Les médecins et les travailleurs humanitaires à l’intérieur de Gaza, eux-mêmes surmenés et sous-alimentés, ont averti depuis des mois du manque critique de nourriture et du coût en spirale du peu disponible en raison des restrictions d’aide offensantes et paralysantes d’Israël. Ils disent que leurs pires peurs se déroulent.
«Nous sommes maintenant confrontés à une catastrophe de santé massive», a déclaré à Khan Khan Younis, le Dr Ahed Jabr Khalaf, pédiatre et spécialiste des soins intensifs à l’hôpital Nasser de Khan Younis. Il a déclaré mercredi que plusieurs autres enfants étaient morts de malnutrition ce jour-là.
Les avertissements sont venus comme le premier corps mondial sur la faim, le Classification de phase de sécurité alimentaire intégréeou IPC, a sonné l’alarme que le «pire des cas de la famine» se déroulait maintenant dans l’enclave palestinien sous les restrictions d’aide militaire mortelle et paralysantes d’Israël.
Un «point de basculement»?
Outrage international a grandi comme le montrent les scènes la famine se propageant dans l’enclaveavec des dizaines qui meurent de la malnutrition ces dernières semaines et des gens s’effondrent dans la saleté. Face à cette pression de montage, l’armée israélienne a commencé des pauses limitées dans les combats Pour permettre plus de fournitures – mais les responsables de l’aide ont averti que c’était encore loin d’être suffisant.
Il semble que la crise ait déjà atteint un « point de basculement », a déclaré Jeremy Konyndyk, président de Refugees International.
« Jour après jour, il y a des rapports de mort multiples après la famine », a déclaré Konyndyk, un responsable de l’agence américaine pour le développement international pendant les administrations Obama et Biden. « C’est nouveau, ce qui suggère que la population a maintenant atteint un point de vulnérabilité et de privation », a-t-il déclaré lors d’une interview téléphonique lundi avant la publication du rapport de l’IPC.

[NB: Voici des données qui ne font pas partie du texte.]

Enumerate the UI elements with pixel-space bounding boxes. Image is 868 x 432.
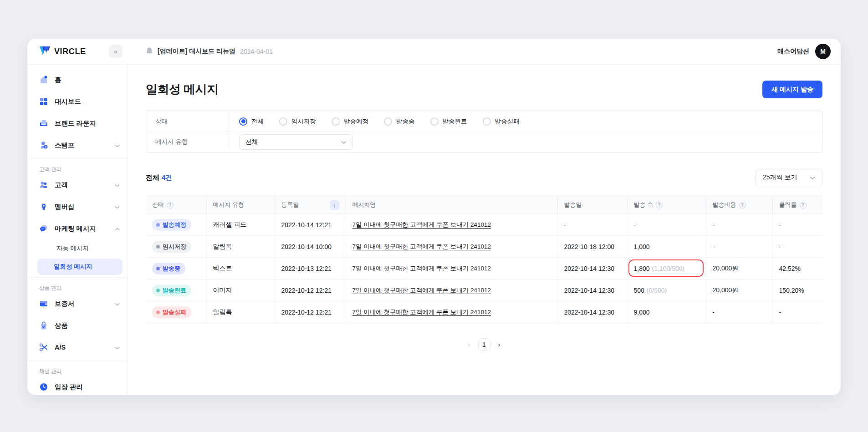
page-size-select[interactable]: 25개씩 보기 [756,169,822,186]
help-icon[interactable]: ? [800,202,807,208]
sent-at-cell: - [557,214,627,236]
sidebar-item-label: 홈 [55,76,61,84]
count-cell: 500(0/500) [627,280,706,301]
status-radio-sending[interactable]: 발송중 [384,117,415,126]
column-label: 상태 [152,201,164,209]
column-label: 발송비용 [713,201,736,209]
sidebar-item-marketing-message[interactable]: 마케팅 메시지 [27,218,127,239]
status-radio-scheduled[interactable]: 발송예정 [332,117,368,126]
sent-at-cell: 2022-10-18 12:00 [557,236,627,258]
sidebar-item-home[interactable]: 홈 [27,69,127,91]
radio-icon [483,117,491,126]
sidebar-item-stamp[interactable]: 고객 스탬프 [27,134,127,156]
chevron-down-icon [115,300,120,307]
ctr-cell: 150.20% [772,280,822,301]
status-dot-icon [156,289,160,292]
status-filter-options: 전체 임시저장 발송예정 발송중 [229,111,822,132]
status-badge: 발송중 [152,263,185,274]
column-label: 발송일 [564,201,582,209]
status-cell: 임시저장 [146,236,206,258]
page-number-button[interactable]: 1 [478,338,490,351]
help-icon[interactable]: ? [656,202,663,208]
help-icon[interactable]: ? [167,202,174,208]
cost-cell: 20,000원 [706,258,772,280]
sort-descending-icon[interactable]: ↓ [330,200,339,210]
chevron-down-icon [115,203,120,210]
announcement-banner[interactable]: [업데이트] 대시보드 리뉴얼 2024-04-01 [146,47,273,56]
previous-page-button[interactable]: ‹ [466,340,472,349]
type-cell: 이미지 [206,280,275,301]
sidebar-item-as[interactable]: A/S [27,336,127,358]
sidebar-item-label: 보증서 [55,300,75,308]
help-icon[interactable]: ? [739,202,746,208]
sidebar-item-product[interactable]: 상품 [27,315,127,336]
brand-logo[interactable]: VIRCLE [39,46,86,57]
status-radio-done[interactable]: 발송완료 [430,117,467,126]
ctr-cell: - [772,236,822,258]
sidebar-item-entrance[interactable]: 입장 관리 [27,376,127,395]
chevron-down-icon [341,139,347,146]
message-link[interactable]: 7일 이내에 첫구매한 고객에게 쿠폰 보내기 241012 [352,243,491,250]
status-cell: 발송완료 [146,280,206,301]
vircle-logo-icon [39,46,51,57]
sidebar-item-warranty[interactable]: 보증서 [27,293,127,315]
sidebar-item-membership[interactable]: 멤버십 [27,196,127,218]
type-filter-select[interactable]: 전체 [239,134,353,150]
message-link[interactable]: 7일 이내에 첫구매한 고객에게 쿠폰 보내기 241012 [352,221,491,228]
count-breakdown: (1,100/500) [652,265,685,272]
status-badge: 임시저장 [152,241,191,253]
status-dot-icon [156,310,160,314]
radio-icon [332,117,340,126]
column-header-count: 발송 수? [627,196,706,214]
main-content: 일회성 메시지 새 메시지 발송 상태 전체 임시저장 [128,65,841,395]
radio-label: 발송완료 [443,117,467,126]
message-link[interactable]: 7일 이내에 첫구매한 고객에게 쿠폰 보내기 241012 [352,287,491,294]
message-link[interactable]: 7일 이내에 첫구매한 고객에게 쿠폰 보내기 241012 [352,309,491,315]
sidebar-item-label: 대시보드 [55,97,81,106]
sidebar-subitem-onetime-message[interactable]: 일회성 메시지 [37,259,123,275]
column-header-cost: 발송비용? [706,196,772,214]
registered-cell: 2022-10-13 12:21 [275,258,346,280]
status-dot-icon [156,245,160,249]
column-label: 발송 수 [634,201,654,209]
sent-at-cell: 2022-10-14 12:30 [557,301,627,323]
column-header-ctr: 클릭률? [772,196,822,214]
new-message-button[interactable]: 새 메시지 발송 [762,81,822,98]
ctr-cell: - [772,301,822,323]
cost-cell: - [706,214,772,236]
home-icon [39,75,48,84]
next-page-button[interactable]: › [496,340,502,349]
sidebar-item-label: 마케팅 메시지 [55,224,96,233]
name-cell: 7일 이내에 첫구매한 고객에게 쿠폰 보내기 241012 [346,214,557,236]
radio-icon [279,117,287,126]
page-size-value: 25개씩 보기 [763,173,797,182]
top-bar: VIRCLE « [업데이트] 대시보드 리뉴얼 2024-04-01 매스어답… [27,39,841,65]
table-row: 발송실패 알림톡 2022-10-12 12:21 7일 이내에 첫구매한 고객… [146,301,822,323]
sidebar-subitem-auto-message[interactable]: 자동 메시지 [27,239,127,258]
status-radio-fail[interactable]: 발송실패 [483,117,520,126]
ctr-cell: - [772,214,822,236]
ctr-cell: 42.52% [772,258,822,280]
count-breakdown: (0/500) [647,287,667,294]
scissors-icon [39,343,48,352]
status-filter-label: 상태 [146,111,229,132]
sidebar-section-customer: 고객 관리 [27,159,127,174]
type-cell: 알림톡 [206,301,275,323]
sidebar-item-customers[interactable]: 고객 [27,174,127,196]
status-radio-draft[interactable]: 임시저장 [279,117,316,126]
sidebar-item-dashboard[interactable]: 대시보드 [27,91,127,112]
cost-cell: 20,000원 [706,280,772,301]
account-menu[interactable]: 매스어답션 M [777,44,841,59]
sidebar-item-label: 스탬프 [55,141,75,150]
registered-cell: 2022-10-12 12:21 [275,301,346,323]
table-row: 임시저장 알림톡 2022-10-14 10:00 7일 이내에 첫구매한 고객… [146,236,822,258]
sidebar-item-brand-lounge[interactable]: 브랜드 라운지 [27,112,127,134]
status-radio-all[interactable]: 전체 [239,117,264,126]
status-badge: 발송완료 [152,285,191,296]
sidebar-collapse-button[interactable]: « [109,45,123,58]
radio-icon [430,117,439,126]
chevron-up-icon [115,225,120,232]
message-link[interactable]: 7일 이내에 첫구매한 고객에게 쿠폰 보내기 241012 [352,265,491,272]
sidebar-item-label: 상품 [55,321,68,330]
table-row: 발송중 텍스트 2022-10-13 12:21 7일 이내에 첫구매한 고객에… [146,258,822,280]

« Et quand vous commencez à voir cela en petit nombre, cela vous indique que des chiffres plus importants arrivent. »
« Nous l’avons vu dans les conditions de famine précédentes, où une fois que les chiffres, la mortalité, commencent à augmenter, nous devons agir rapidement et de toute urgence pour endiguer la vague de décès en raison de la famine », a déclaré Jeanette Bailey, responsable de la pratique mondiale de l’IRC et directeur de la recherche pour la nutrition. « Si nous n’agissons pas maintenant, nous verrons ces chiffres augmenter de façon exponentielle, très rapidement. »
Le ministère palestinien de la santé à Gaza a déclaré mercredi que 154 personnes étaient mortes de famine depuis le début de la guerre, dont 89 enfants. Dans un signe de la façon dont la situation a changé, ce n’est qu’au cours des dernières semaines que le ministère a publié des mises à jour quotidiennes de ce décompte.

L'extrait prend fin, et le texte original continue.